Ekonomistka wyjaśniła, że w NBP obowiązują określone procedury.
Mój pierwszy dzień jako członkini RPP. Pani dyrektor gabinetu Prezesa NBP zaprowadziła mnie do mojego gabinetu i powiedziała, że wszystkie telefony muszę realizować przez sekretariat
- stwierdziła.
Wyjaśniła też, że poprosiła o wyjaśnienie dotyczące tej procedury. - Gdy zapytałam, dlaczego, usłyszałam, że taka jest polityka banku. Gdy poprosiłam w sekretariacie, panie powiedziały, że to chwilę potrwa - mówiła w Porannej Rozmowie Gazeta.pl prof. Tyrowicz.

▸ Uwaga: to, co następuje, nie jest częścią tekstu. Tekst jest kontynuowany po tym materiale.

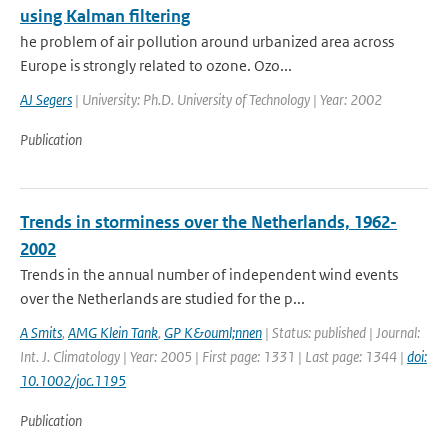
using Kalman filtering
he problem of air pollution around urbanized area across
Europe is strongly related to ozone. Ozo...
AJ Segers
| University: Ph.D. University of Technology | Year: 2002
Publication
Trends in storminess over the Netherlands, 1962-
2002
Trends in the annual number of independent wind events
over the Netherlands are studied for the p...
A Smits
,
AMG Klein Tank
,
GP K&ouml;nnen
| Status: published | Journal:
Int. J. Climatology | Year: 2005 | First page: 1331 | Last page: 1344 |
doi:
10.1002/joc.1195
Publication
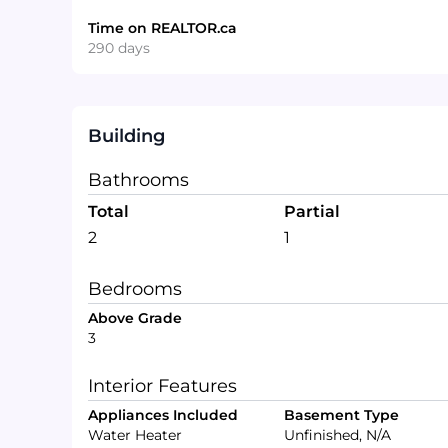
Time on REALTOR.ca
290 days
Building
Bathrooms
Total
Partial
2
1
Bedrooms
Above Grade
3
Interior Features
Appliances Included
Basement Type
Water Heater
Unfinished, N/A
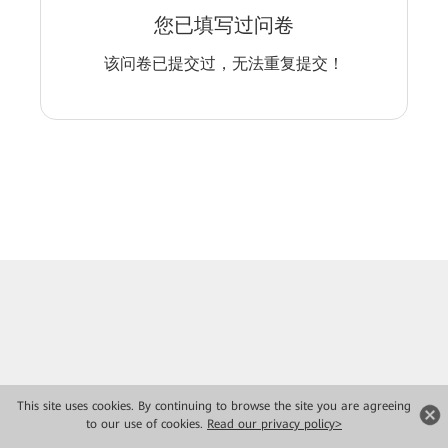
您已填写过问卷
该问卷已提交过，无法重复提交！
This site uses cookies. By continuing to browse the site you are agreeing
to our use of cookies.
Read our privacy policy>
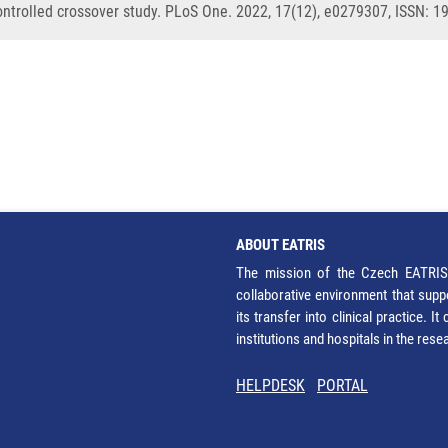
ontrolled crossover study. PLoS One. 2022, 17(12), e0279307, ISSN: 
ABOUT EATRIS
The mission of the Czech EATRIS 
collaborative environment that supp
its transfer into clinical practice. 
institutions and hospitals in the res
HELPDESK
PORTAL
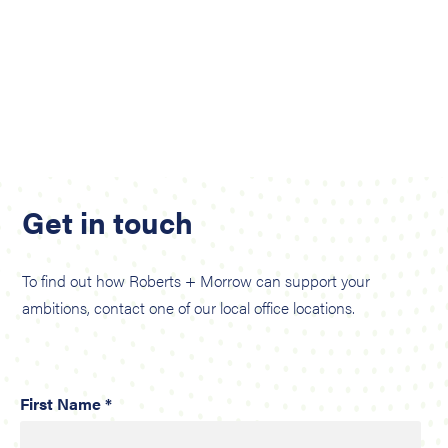
Get in touch
To find out how Roberts + Morrow can support your
ambitions, contact one of our local office locations.
First Name *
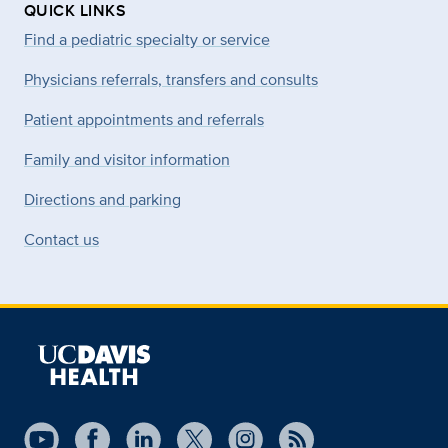
QUICK LINKS
Find a pediatric specialty or service
Physicians referrals, transfers and consults
Patient appointments and referrals
Family and visitor information
Directions and parking
Contact us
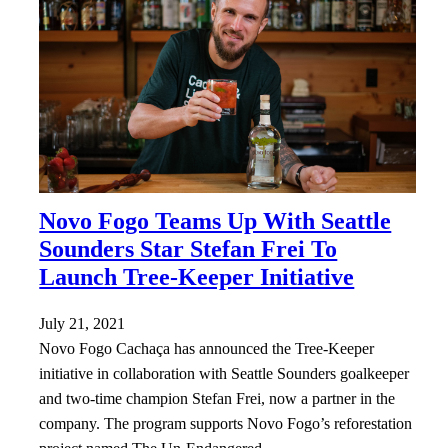
Novo Fogo Teams Up With Seattle
Sounders Star Stefan Frei To
Launch Tree-Keeper Initiative
July 21, 2021
Novo Fogo Cachaça has announced the Tree-Keeper
initiative in collaboration with Seattle Sounders goalkeeper
and two-time champion Stefan Frei, now a partner in the
company. The program supports Novo Fogo’s reforestation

Prof. Tyrowicz odniosła się tez do słów innego członka RPP. Przemysław Litwiniuk w poniedziałek mówił w TOK FM, że ma utrudniony dostęp do analiz ekspertów NBP. Dodał m.in., że aby spotkać się z analitykami, potrzebuje zgody dyrektora gabinetu prezesa Glapińskiego.
- Dzień jak co dzień. Nie dzieje się nic nowego. Dziwi mnie, że tak mało osób wiedziało wcześniej, co się dzieje - oceniła Tyrowicz.